Task details — Leave out every line before the one that contains "avec la famille et les amis. Conçu". Please restate that line and the rest of the data word for word, through the end.
——
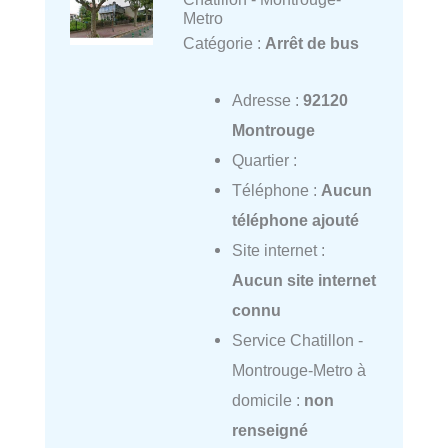
Metro
Catégorie :
Arrêt de bus
Adresse :
92120
Montrouge
Quartier :
Téléphone :
Aucun
téléphone ajouté
Site internet :
Aucun site internet
connu
Service Chatillon -
Montrouge-Metro à
domicile :
non
renseigné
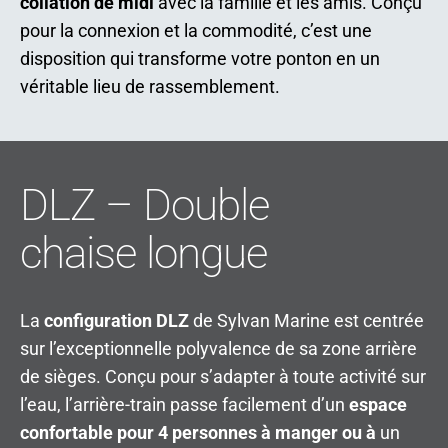
collation de midi
avec la famille et les amis. Conçu
pour la connexion et la commodité, c’est une
disposition qui transforme votre ponton en un
véritable lieu de rassemblement.
DLZ – Double
chaise longue
La
configuration DLZ
de Sylvan Marine est centrée
sur l’exceptionnelle polyvalence de sa zone arrière
de sièges. Conçu pour s’adapter à toute activité sur
l’eau, l’arrière-train passe facilement d’un
espace
confortable pour 4 personnes à manger ou à
un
——
Solution for this problem —
avec la famille et les amis. Conçu
pour la connexion et la commodité, c’est une
disposition qui transforme votre ponton en un
véritable lieu de rassemblement.
DLZ – Double
chaise longue
La
configuration DLZ
de Sylvan Marine est centrée
sur l’exceptionnelle polyvalence de sa zone arrière
de sièges. Conçu pour s’adapter à toute activité sur
l’eau, l’arrière-train passe facilement d’un
espace
confortable pour 4 personnes à manger ou à
un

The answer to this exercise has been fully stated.